Let \(A,B\) be two subsets of a set \(X\), and let \(f:X\to Y\) be a function. Show that \(f(A\cap B)\subseteq f(A)\cap f(B)\), that \(f(A)\setminus f(B)\subseteq f(A\setminus B)\), \(f(A\cup B)=f(A)\cup f(B)\).
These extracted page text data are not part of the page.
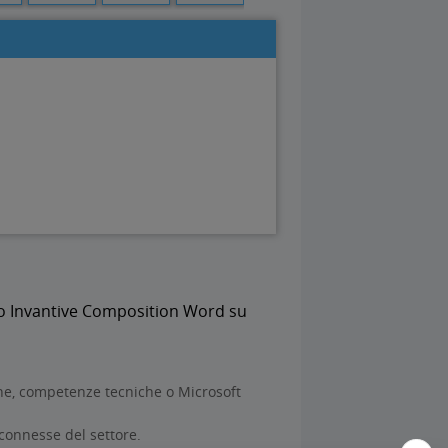
tivo Invantive Composition Word su
one, competenze tecniche o Microsoft
 connesse del settore.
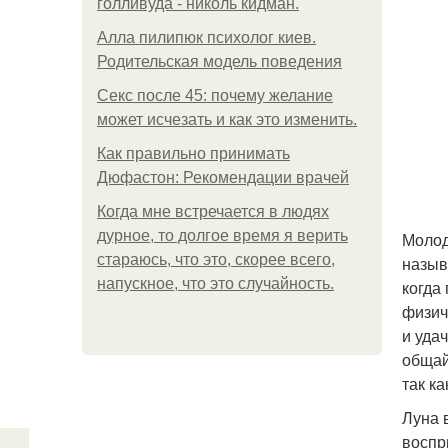
голливуда - николь кидман.
Алла пилипюк психолог киев.
Родительская модель поведения
Секс после 45: почему желание
может исчезать и как это изменить.
Как правильно принимать
Дюфастон: Рекомендации врачей
Когда мне встречается в людях
дурное, то долгое время я верить
Молод
стараюсь, что это, скорее всего,
назыв
напускное, что это случайность.
когда
физич
и уда
общай
так к
Луна 
воспр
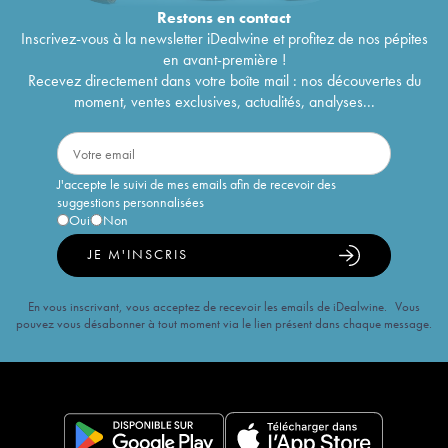
Restons en
contact
Inscrivez-vous à la newsletter iDealwine et profitez de nos pépites
en avant-première !
Recevez directement dans votre boîte mail : nos découvertes du
moment, ventes exclusives, actualités, analyses...
J'accepte le suivi de mes emails afin de recevoir des
suggestions personnalisées
Oui
Non
JE M'INSCRIS
En vous inscrivant, vous acceptez de recevoir les emails de iDealwine. Vous
pouvez vous désabonner à tout moment via le lien présent dans chaque message.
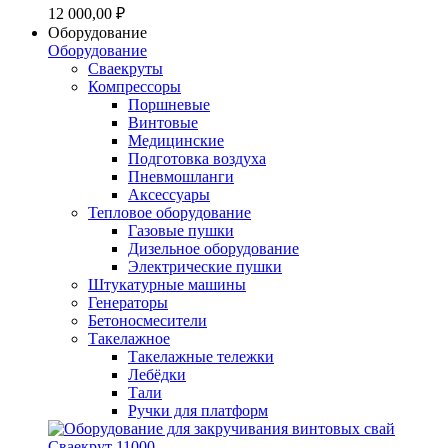
12 000,00 ₽
Оборудование
Оборудование
Сваекруты
Компрессоры
Поршневые
Винтовые
Медицинские
Подготовка воздуха
Пневмошланги
Аксессуары
Тепловое оборудование
Газовые пушки
Дизельное оборудование
Электрические пушки
Штукатурные машины
Генераторы
Бетоносмесители
Такелажное
Такелажные тележки
Лебёдки
Тали
Ручки для платформ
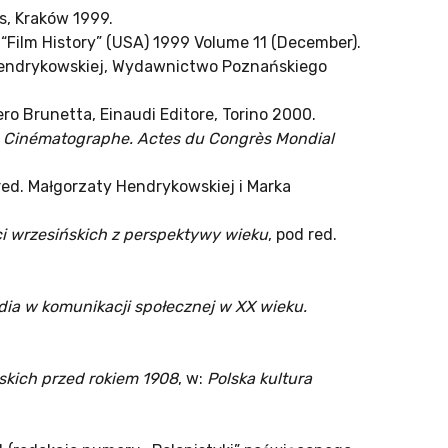
s, Kraków 1999.
, “Film History” (USA) 1999 Volume 11 (December).
 Hendrykowskiej, Wydawnictwo Poznańskiego
Piero Brunetta, Einaudi Editore, Torino 2000.
u Cinématographe. Actes du Congrès Mondial
 red. Małgorzaty Hendrykowskiej i Marka
ci wrzesińskich z perspektywy wieku
, pod red.
ia w komunikacji społecznej w XX wieku.
lskich przed rokiem 1908
, w:
Polska kultura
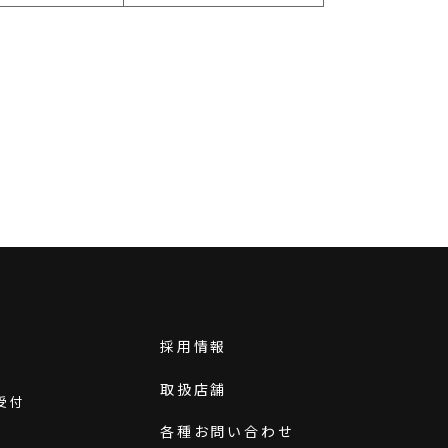
採用情報
取扱店舗
受付
各種お問い合わせ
For the first two statements, is it true that the \(\subseteq\) relation can be improved to \(=\)?
-
\(\bullet\) Show that \(f(A\cap B)\subseteq f(A)\cap f(B)\)
-
\(\Vdash\) \(f(A\cap B)\subseteq f(A)\cap f(B)\)
-
\(\equiv\) { Definition 3.4.1 }
- \(\{f(x):x\in A\cap B\}\subseteq\{f(x):x\in A\}\cap \{f(x):x\in B\}\)
-
\(\equiv\) { Definition 3.1.23 }
- \(\{f(x):x\in\{a\in A:a\in B\}\}\subseteq\{f(x):x\in A\}\cap \{f(x):x\in B\}\)
-
\(\equiv\) { Definition 3.1.23 }
- \(\{f(x):x\in\{a\in A:a\in B\}\}\subseteq\{y\in\{f(x):x\in A\}: y\in \{f(x):x\in B\}\}\)
-
\(\equiv\) { \(x\in\{a\in A:a\in B\}\equiv x\in A\land x\in B\) }
- \(\{f(x):x\in A\land x\in B\}\subseteq\{y\in\{f(x):x\in A\}: y\in \{f(x):x\in B\}\}\)
-
\(\equiv\) { \(\{a\in A: a\in B\}=\{a: a\in A\land a\in B\}\) }
- \(\{f(x):x\in A\land x\in B\}\subseteq\{y:y\in\{f(x):x\in A\}\land y\in\{f(x):x\in B\}\}\)
-
\(\equiv\) { \(\{a: a\in A\}=\{a\in A\}\) }
- \(\{f(x):x\in A\land x\in B\}\subseteq\{f(x):x\in A\}\land \{f(x):x\in B\}\)
-
\(\equiv\) { Definition 3.1.15 }
- True
-
\(\square\)
-
\(\bullet\) Show that \(f(A\cap B)\neq f(A)\cap f(B)\)
-
– H1: \(A=\{1\}\)
-
– H2: \(B=\{-1\}\)
-
– H3: \(f(1)=1\)
-
– H4: \(f(-1)=1\)
-
\(\Vdash\) \(f(A\cap B)\neq f(A)\cap f(B)\)
-
\(\equiv\) { By H1 and H2, \(A\cap B=\emptyset\) }
- \(f(\emptyset)\neq f(A)\cap f(B)\)
-
\(\equiv\) { By Definition 3.4.1 \(f(\emptyset)=\{f(x):x\in\emptyset\}=\emptyset\) }
- \(\emptyset\neq f(A)\cap f(B)\)
-
\(\equiv\) { By Definition 3.4.1 and H1~4, \(f(A)=\{1\},f(B)=\{1\}\) }
- \(\emptyset\neq \{1\}\)
-
\(\square\)
-
\(\bullet\) Show that \(f(A)\setminus f(B)\subseteq f(A\setminus B)\)
-
\(\Vdash\) \(f(A)\setminus f(B)\subseteq f(A\setminus B)\)
-
\(\equiv\) { Definition 3.4.1 }
- \(\{f(x):x\in A\}\setminus \{f(x):x\in B\}\subseteq\{f(x):x\in A\setminus B\}\)
-
\(\equiv\) { Definition 3.1.27 }
- \(\{y\in\{f(x):x\in A\}:y\notin\{f(x):x\in B\}\}\subseteq\{f(x):x\in A\setminus B\}\)
-
\(\equiv\) { Definition 3.1.27 }
- \(\{y\in\{f(x):x\in A\}:y\notin\{f(x):x\in B\}\}\subseteq\{f(x):x\in \{a\in A:a\notin B\}\}\)